I once worked on a project that pivoted the business logic so many times, with one hack after another, that technical debt went through the roof - at which point it became next to impossible to further evolve it. Because of legacy and tight coupling, simple features would take longer and longer to implement. And because the architecture was completely based on assumptions of low traffic that would grow organically (it was a web service), the shit really hit the fan when we started getting tens of thousands of requests per second, again because the architecture was so bad that it seemed as any optimization we did was worthless and actually made matters worse. The web service actually had to be stopped for a while, because as a startup we couldn't afford to rent a thousand frontend servers and even if we did, you're only moving the problem up the chain, which in our case was the data storage and again, because of tight coupling, it was unfeasible to move it to something that scales horizontally.

So the solution was to basically rebuild this web service from scratch. This decision also came with business logic simplifications - as we realized that certain features were unfeasible at that scale, so many features ended up being dropped based on technical considerations. Which IMHO was OK, because the best way to approach problem solving is to build less and sometimes we end up building features instead of solving the problem that we set out to solve in the first place.

I wish I could say that our initial approach allowed us to iterate fast. But it didn't. I was there from the start, I've built the prototypes, I did the pivots, I made all the wrong choices, I managed the team that came after and I could've made all the right choices without sacrificing fast iterations. All it takes is experience and tools that do "the right thing" in regards to your problem, without sacrificing productivity - being able to recognize the best tool for the job, being able to simplify problems, being able to tell the cost of something - now those are traits of good software developers.

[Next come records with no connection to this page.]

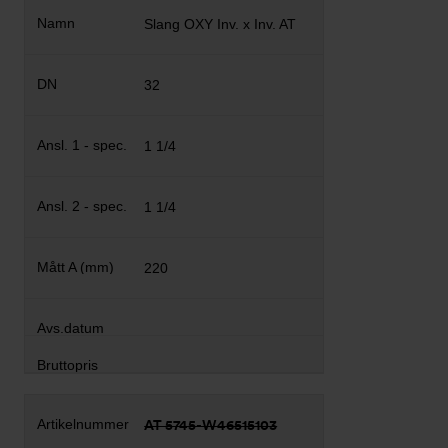
Slang OXY Inv. x Inv. AT
32
1 1/4
1 1/4
220
AT 5745-W46515103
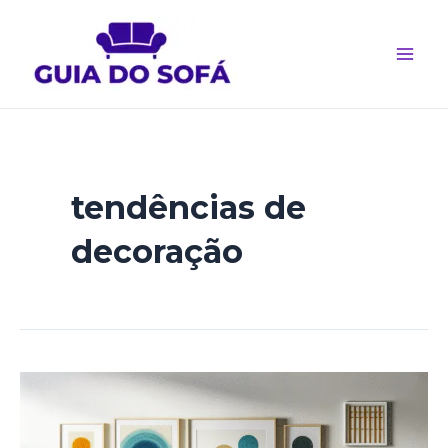
Ir
para
o
Main
conteúdo
Men
tendências de
decoração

The article does have a point though - you can learn all day about tools, best practices, algorithms, paradigms or whatnot, but in the end the goal isn't and shouldn't be to write "beautiful code", but rather to produce artifacts for solving problems that people have.

einhverfr|12 years ago

> I wish I could say that our initial approach allowed us to iterate fast. But it didn't. I was there from the start, I've built the prototypes, I did the pivots, I made all the wrong choices, I managed the team that came after and I could've made all the right choices without sacrificing fast iterations.

As long as you learned a lot from it.... We all make architectural errors. One can't learn without making mistakes though.